Des trous dans les carnets de commande

La Confédération peut-elle faire quelque chose pour l'industrie du pays? Les négociations avec les Etats-Unis sont en cours, mais la Suisse ne veut pas d'un accord qui serait jeté aux oubliettes après quelques semaines. «Nous cherchons une solution durable qui soit profitable aux deux parties», affirme Guy Parmelin dans un entretien avec Blick.

Pourtant, alors même que la Suisse négocie avec l'administration Trump, les affaires doivent continuer à tourner pour les entreprises. Mais «ce n'est pas une tâche facile», reconnaît Christian Holzgang, le directeur d'Amsonic KKS-Group. «Depuis le 'Liberation Day' du 2 avril, (ndlr: date à laquelle Donald Trump a annoncé des droits de douanes «réciproques»), nous n'enregistrons presque plus de commandes.
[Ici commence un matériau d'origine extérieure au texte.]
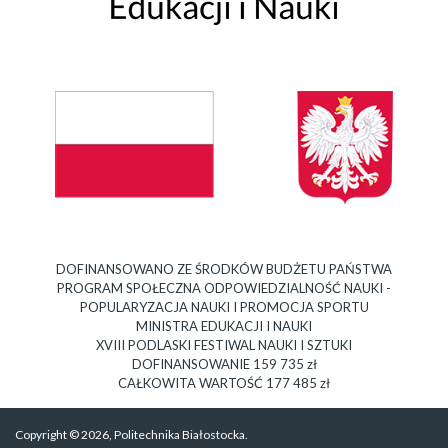
DOFINANSOWANO ZE ŚRODKÓW BUDŻETU PAŃSTWA
PROGRAM SPOŁECZNA ODPOWIEDZIALNOŚĆ NAUKI -
POPULARYZACJA NAUKI I PROMOCJA SPORTU
MINISTRA EDUKACJI I NAUKI
XVIII PODLASKI FESTIWAL NAUKI I SZTUKI
DOFINANSOWANIE 159 735 zł
CAŁKOWITA WARTOŚĆ 177 485 zł
Copyright © 2026, Politechnika Białostocka.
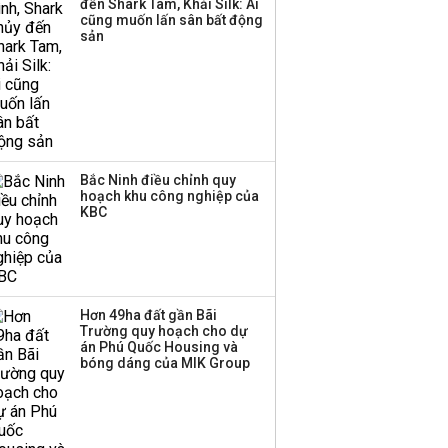
đến Shark Tam, Khải Silk: Ai
ba chữ số trong nửa
cũng muốn lấn sân bất động
đầu năm:
sản
Techcombank dẫn đầu,
Big4 tụt hạng
Bắc Ninh điều chỉnh quy
hoạch khu công nghiệp của
KBC
Hơn 49ha đất gần Bãi
Trường quy hoạch cho dự
án Phú Quốc Housing và
bóng dáng của MIK Group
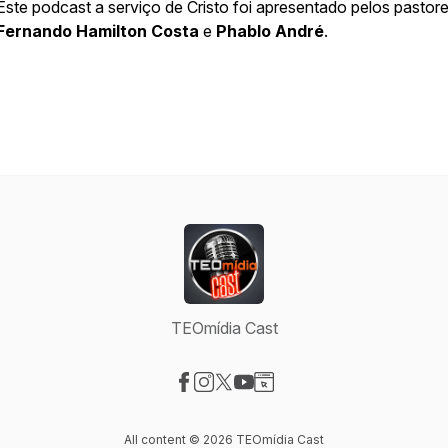
Este podcast a serviço de Cristo foi apresentado pelos pastor
Fernando Hamilton Costa
e
Phablo André
.
TEOmídia Cast
Visit our Facebook page
Visit our Instagram page
Visit our X-com page
Visit our YouTube page
Visit our Website page
All content © 2026 TEOmídia Cast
Mais, nous devrions maintenant être en train de remplir nos carnets de commandes pour l'automne et l'année prochaine», explique-t-il.
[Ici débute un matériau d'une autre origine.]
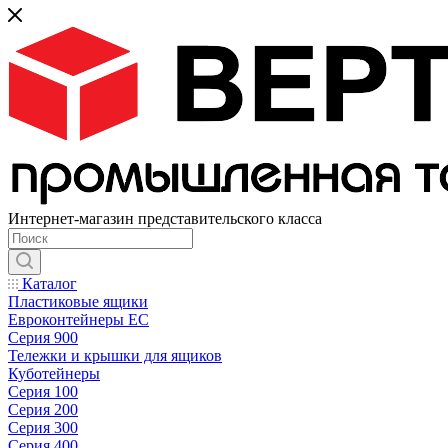
Интернет-магазин представительского класса
Каталог
Пластиковые ящики
Евроконтейнеры ЕС
Серия 900
Тележки и крышки для ящиков
Куботейнеры
Серия 100
Серия 200
Серия 300
Серия 400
Cette PME de 200 employés produit des installations de nettoyage de précision et de traitement de surface pour les secteurs pharmaceutique et medtech. L'entreprise était sur le point de conclure une grosse affaire lorsqu'un client étranger a retiré son accord. Cela car il ne savait pas exactement combien de droits de douane l'entreprise devrait payer aux Etats-Unis. «Il ne s'agit pas seulement des droits de douane pour les entreprises suisses, nuance alors Christian Holzgang. Nous sommes également préoccupés par l'incertitude des clients quant à leur situation douanière.»
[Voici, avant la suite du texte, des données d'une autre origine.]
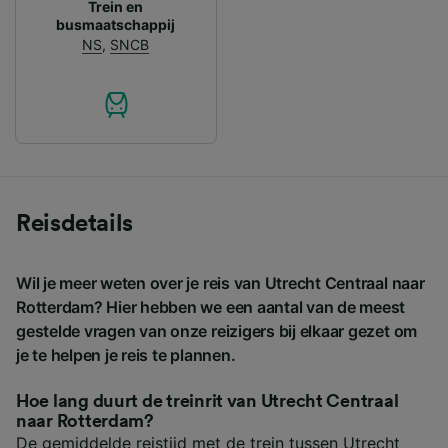
Trein en
busmaatschappij
NS
,
SNCB
Reisdetails
Wil je meer weten over je reis van Utrecht Centraal naar
Rotterdam? Hier hebben we een aantal van de meest
gestelde vragen van onze reizigers bij elkaar gezet om
je te helpen je reis te plannen.
Hoe lang duurt de treinrit van Utrecht Centraal
naar Rotterdam?
De gemiddelde reistijd met de trein tussen Utrecht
D'après ce patron, le pire est encore à venir. «La situation douanière pourrait n'être réglée que dans un an ou plus tard. Nous vivrions alors la même situation que celle observée après la pandémie de Covid-19. D'abord personne ne commande, puis tout le monde en même temps», poursuit Christan Holzgang. Ce qui aurait de graves conséquences sur toutes les chaînes d'approvisionnement.

«Nous nous battrons»

Les temps sont difficiles pour les constructeurs d'installations. Personne ne veut dépenser autant d'argent pour les biens d'investissement, notamment dans un contexte économique où l'avenir est encore trop incertain.

C'est le cas pour Mikron, à Langenthal (BE). «Nous nous battons avec un avenir qui n'est plus planifiable. Chaque mois, de nouveaux impondérables s'ajoute à la liste», explique son CEO Marc Desrayaud. Toujours est-il que Mikron produit aussi aux Etats-Unis. L'entreprise peut donc, grâce à ses machines n'ayant aucune concurrence directe, répercuter la majeure partie des droits de douane sur ses clients. Pour autant que ceux-ci passent commande.

Une Inde pleine de promesses

Mais une lueur d'espoir perdure. Lors de la Journée de l'industrie, le ministre indien du Commerce et de l'Industrie Piyush Goyal a fait rire de nombreux participants malgré de sombres perspectives. Il a ainsi vanté les mérites de son pays. L'Inde possède le plus grand marché intérieur du monde et une main-d'œuvre jeune.

Même si les accords de libre-échange ne peuvent résoudre tous les problèmes, Eva Jaisli, présidente de l'outilleur PB Swiss Tools, reconnaît un grand potentiel dans l'accord avec l'Inde, conclu en 2024. La Journée de l'industrie a ainsi permis de discuter de l'avenir, notamment de la potentielle réduction des coûts liés aux exigences administratives indiennes.

«Nous devions payer en Inde des droits de douane outrageusement élevés de 22% sur nos outils. Si ceux-ci sont désormais en grande partie supprimés, c'est très prometteur pour nous», affirme Eva Jaisli, confiante de pouvoir augmenter sa part de marché en Inde.